Roddy was grabbed by the arm.
He was hampered by his personal ethics. Basically, he was a lethal weapon—trained, honed, buffed and polished—and couldn’t just, like, squeeze his own trigger in a civilian situation. Someone would get hurt, and the Ho Code didn’t allow for that. The Ho Code stated: Christ, he couldn’t remember. This guy had an armlock on him; this was no time for pissing around with the small print. Someone else was poking him in the chest. Where are you from? he was being asked. You speak English? The Code, though. The Ho Code. There was one important element of it had just swum back into mind and it was this: The Code didn’t mention a tyre jack.
He thrust it upwards into the chin of the man with the lock on his arm, and the lock broke.
The crowd folded backwards, Roddy lunged forwards, the tyre jack was gone, and adrenalin, it turned out, was good for the ankles: He felt no pain as he ran through his gears and hit sprint mode, breaking free of the mob. Which, like any mob, didn’t know how to respond to this, and fed off itself while its chief driver, the one who locked arms, roared in pain and thrashed about. This was outside Roddy’s ken, though, because Roddy was all about what was in front of him, not what was behind. There was a corner, and Roddy took it. No shops here: a residential street. Slight incline. He flew up it and reached another corner. He had a car, but fuck knew where it was; he barely knew where his own feet were. He could hear voices still—shouting—baying—but no footsteps, because this was something else mobs did: they remained in place, expressing their anger, looked for whatever was nearest to vent it on.

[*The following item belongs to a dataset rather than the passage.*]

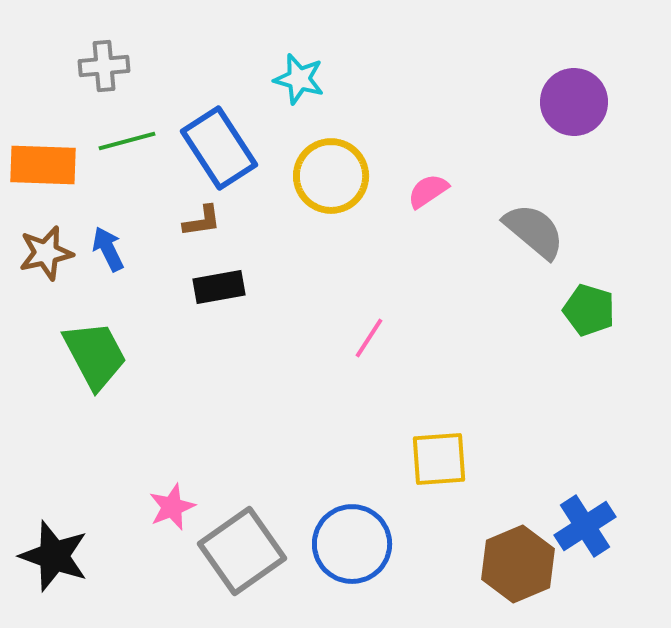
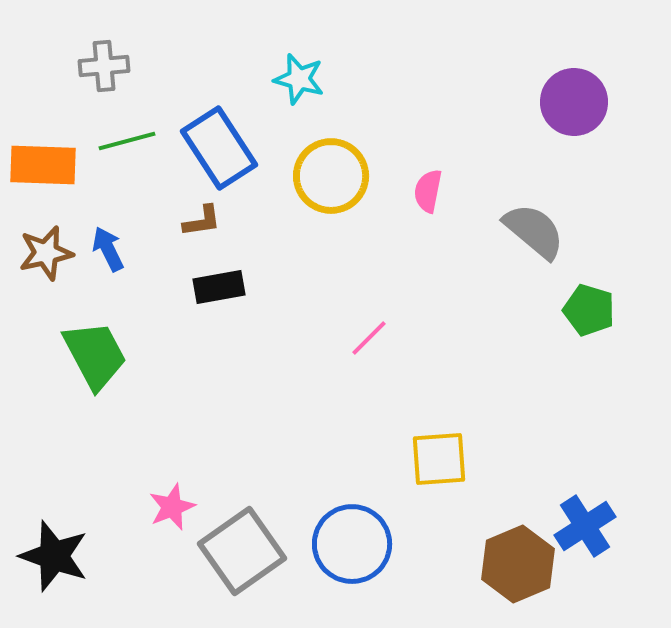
pink semicircle: rotated 45 degrees counterclockwise
pink line: rotated 12 degrees clockwise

Another corner, and he took it, realising too late that this was taking him back towards the main drag. He looked behind, and tripped over something—two somethings—his feet—and banged his pretty face on the pavement. He lay panting, expecting hands upon him any moment—to be hauled upright and strung from a streetlight—but none came. There were lights spinning overhead, and when he blinked they spun the other way, and he recognised them as his own Roddylights. He was Roddyspinning, bright bursts of Roddycolour lighting up the sky, as if Roddyworks were being set off. A car went past as he hauled himself upright, and it slowed, or else his perception altered as it reached him, but it kept moving. So did he. This time, back the way he’d come. There were people, but on the other side of the road, and they didn’t appear to care who Roddy was. He put a hand to his head, and it came away wet. Where was he? There were parked cars, and between two of them was enough of a gap that he could lower himself to a crouch and Roddy himself invisible. Just for a while. Just until he was breathing normally, and the hummingbird could fly.

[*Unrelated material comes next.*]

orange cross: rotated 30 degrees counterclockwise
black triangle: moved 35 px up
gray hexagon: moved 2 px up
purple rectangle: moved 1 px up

From his pocket he pulled out his phone. Rang the first contact he thought of.
“It’s me, it’s Roddy,” he said. “Help me.”
Then he closed his eyes.
Judd said, “You’re not about to shoot me.”

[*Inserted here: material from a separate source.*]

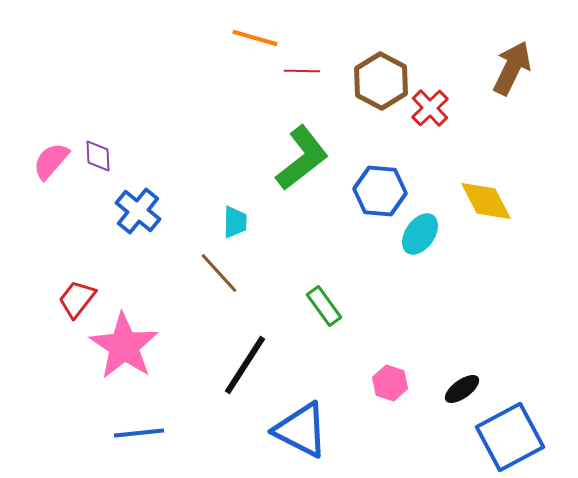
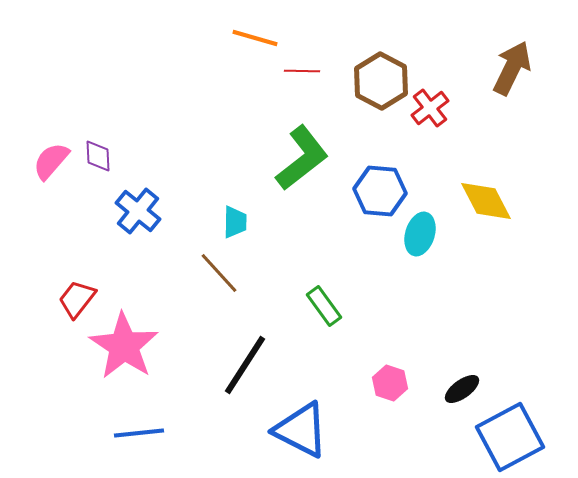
red cross: rotated 6 degrees clockwise
cyan ellipse: rotated 18 degrees counterclockwise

“I get that a lot,” said Lamb. “People telling me what I’m not about to do. But then, if the people around me knew what they were talking about, they’d have been assigned to a different department. See what I’m saying?”
“I came here in good faith, expecting a reasoned, adult discussion. Now you’re waving a gun about. This is insane.”
“I’d have thought you were used to it by now. Guns being waved about, I mean. Or has last night slipped your mind? It hasn’t mine. On account of one of my joes being shot, and another being stabbed.”